Fridges were locked in only 37% of cases.

Diluents were stored in original packaging in only 23% of cases.

The hospital stated: "Following the incident at Stepping Hill Hospital last year we immediately undertook an audit of ward medicine storage, and identified issues in need of attention.

"All necessary actions have now been put in place. 

"Patient safety at Northampton General Hospital remains our highest priority."

Royal Free Hampstead

No clinical audit was done.

The hospital stated: "The Royal Free has robust policies and procedures in place to ensure medicines and controlled drugs are stored and secured to the relevant NHS standards and that we carry out regular checks on these processes."


In 37% of cases medicines were not locked away (February 2011).

The hospital stated: "An independent medicines management audit has been recently undertaken at Stepping Hill Hospital by NHS Audit North West. 

"The report is still at draft stage, but the summary is as follows: 'A significant level of assurance has been given on the adequacy and operating effectiveness of controls in place within the areas of the medicines management function reviewed.'"

Salford Royal

In 46% of cases medicines were unsecure.

In 54% of cases the fridges were unlocked. 

The hospital stated: "There has been an improvement on compliance since an audit took place in 2011. We are 100% compliant for securely locking controlled drugs and 100% compliant for keys being held by appropriate members of staff. 

"All fridges are locked in locked clinic rooms and keys for the clinic rooms are held by the nurse in charge."

Southport and Ormskirk

Thirty-nine per cent of intravenous fluids were stored in boxes on the floor.

Zero per cent of intravenous fluids were locked away.

Twenty-two per cent of cupboards were unlocked.

The hospital stated: "All the Trust's intravenous fluids are stored appropriately in designated areas, usually in a private room behind the nurses' station. 

"During an audit a proportion of lockable medicines cupboards will always be found to be unlocked because they are in use at the time by clinical staff."

Sherwood Forest

Cupboards were unlocked in 29% of cases.

Forty per cent of fridges were not temperature monitored.

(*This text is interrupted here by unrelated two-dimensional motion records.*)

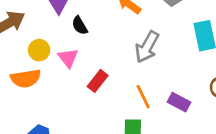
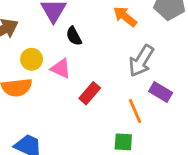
pink triangle: (68, 58) -> (61, 68), turned -30
purple rectangle: (179, 102) -> (161, 92), moved

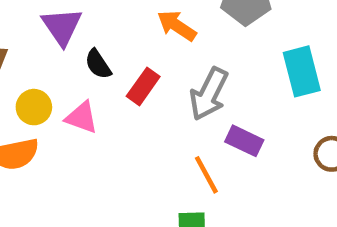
red rectangle: (90, 93) -> (143, 86), moved

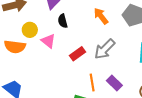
red rectangle: (143, 86) -> (78, 54), moved
purple rectangle: (244, 141) -> (114, 83), moved

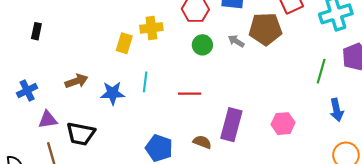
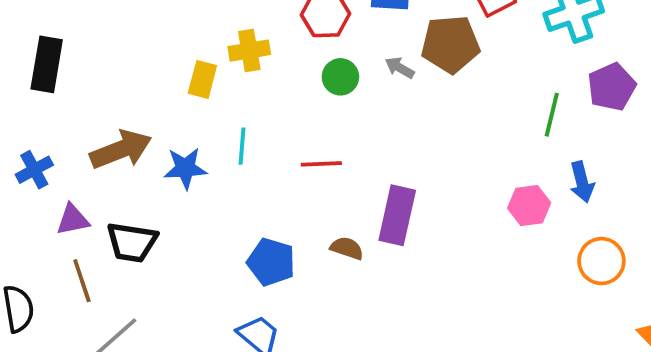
black rectangle: (36, 31) -> (47, 64), size x1.8
brown arrow: (76, 81) -> (121, 150), size x1.5
pink hexagon: (283, 124) -> (529, 206), moved

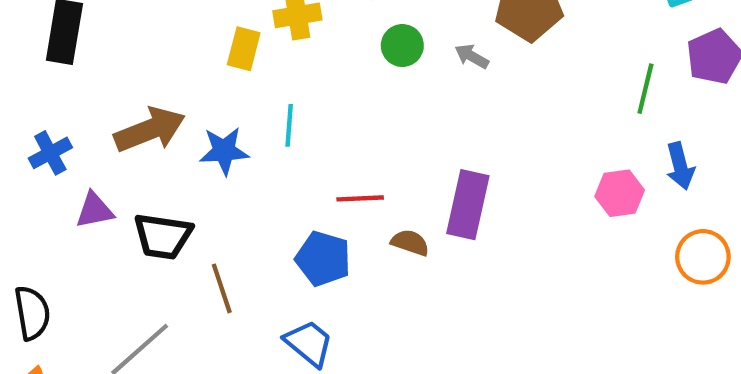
gray arrow: (400, 68) -> (472, 56), moved
red line: (321, 164) -> (360, 198), moved
brown line: (82, 281) -> (222, 288), moved

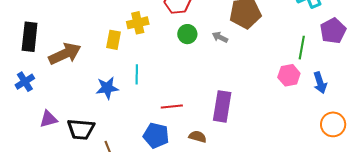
brown arrow: (150, 130) -> (65, 54), moved
blue cross: (50, 153) -> (25, 82), moved
pink hexagon: (620, 193) -> (289, 75), moved
brown semicircle: (410, 243) -> (198, 137), moved

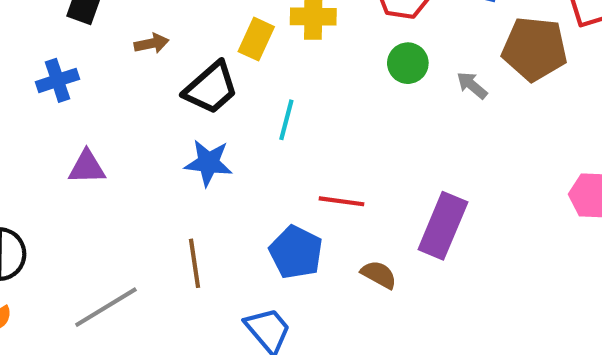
brown arrow: (65, 54) -> (152, 43), size x0.5
blue star: (107, 88) -> (208, 163), moved
black trapezoid: (81, 129) -> (211, 88), moved, turned -60

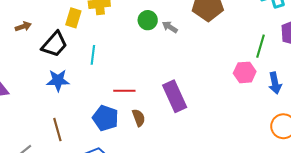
gray arrow: (472, 85) -> (170, 27), moved
purple rectangle: (443, 226) -> (175, 96), turned -40
brown semicircle: (379, 275) -> (139, 118), moved, turned 48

Sherwood Forest trust were unavailable for comment.

Princess Alexandra

Seventy per cent of cupboards were unlocked - improved to 20% on a second audit.

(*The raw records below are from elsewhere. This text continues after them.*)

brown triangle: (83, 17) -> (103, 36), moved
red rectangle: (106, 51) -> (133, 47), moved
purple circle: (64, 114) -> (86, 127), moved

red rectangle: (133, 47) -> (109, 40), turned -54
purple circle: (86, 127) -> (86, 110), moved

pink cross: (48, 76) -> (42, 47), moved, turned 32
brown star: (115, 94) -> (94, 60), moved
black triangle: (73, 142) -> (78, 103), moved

The hospital stated: "The initial audit in July 2011 identified areas where improvements in security of medicine storage could be made, and these were immediately actioned. 

"Subsequent audits have demonstrated improvements in the security of medicines across the Trust. 

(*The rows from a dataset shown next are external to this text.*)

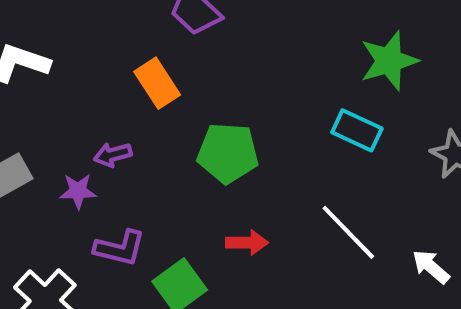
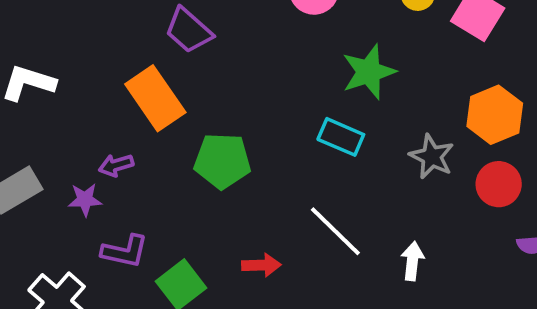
orange rectangle: (157, 83) -> (155, 98), size x1.4
red arrow: (247, 243) -> (261, 265), moved
white arrow: (431, 267) -> (412, 261), turned 57

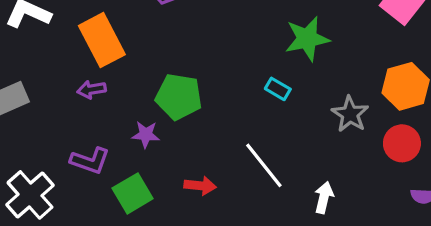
orange rectangle: (155, 98) -> (102, 40), moved
cyan rectangle: (341, 137) -> (278, 89), size x0.7
purple star: (85, 200) -> (146, 134), moved

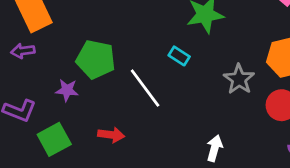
white line: (264, 165) -> (145, 88), moved

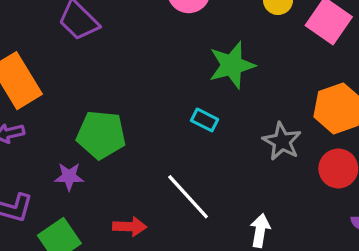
white line: (145, 88) -> (188, 197), moved

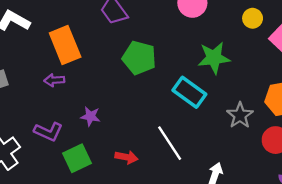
cyan rectangle: (205, 120) -> (189, 92), size x1.8
green pentagon: (101, 135) -> (139, 58), moved

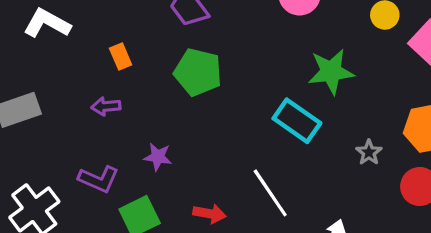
orange rectangle: (65, 45) -> (121, 57), size x0.5
green pentagon: (139, 58) -> (198, 72), moved
gray star: (240, 115) -> (369, 152), size x0.7

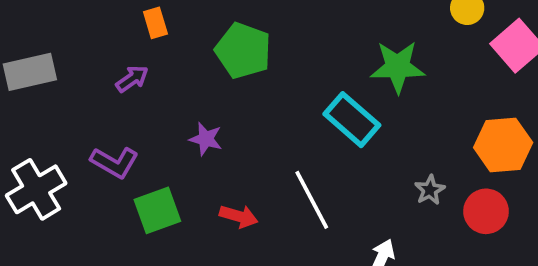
purple arrow: (106, 106) -> (132, 79), turned 144
gray star: (369, 152) -> (430, 190), moved
purple star: (158, 157) -> (206, 139), moved

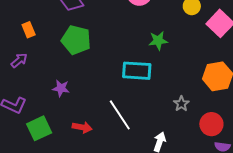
green star: (398, 67) -> (158, 41), size x0.7
cyan rectangle: (352, 120) -> (137, 71), turned -32
red circle: (486, 211) -> (211, 124), moved

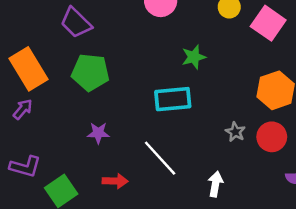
orange rectangle: (29, 30) -> (28, 69), size x2.0
purple star: (61, 88) -> (98, 133), moved
red circle: (211, 124) -> (272, 137), moved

"The Trust remains vigilant in this area, and will continue to undertake these audits on a regular basis ensuring patient safety remains the highest priority."

West Suffolk

Thirty-three per cent of fridges were unlocked.

The hospital stated: "Following the audit we asked every clinical area to review its procedures for locking cupboards and fridges and feed back details of action they had taken to our pharmacy team. This work was completed by mid-December."

York Hospitals Foundation

Fridges on labour and theatre wards were unlocked.

The hospital stated: "Since this audit in August 2011 a risk assessment of the two fridges in maternity has been carried out. The fridges do not contain controlled drugs and are only accessible with a swipe card, therefore the view of our pharmacists undertaking the risk assessment is that current practice is safe."

Wirral University Teaching

Thirty-three per cent of fridges were not locked. 

In 36% of cases fridges were at the wrong temperature.

The hospital stated: "We have a robust policy for the safe and secure handling of medicines and procedures for ensuring that managers and all staff who prescribe, dispense or administer medicines, are familiar with it. 

"Regular internal audits are carried out to ensure the policy is being adhered to. 

"A detailed and extensive action plan to address these issues was implemented which resulted in significant improvements in all relevant areas."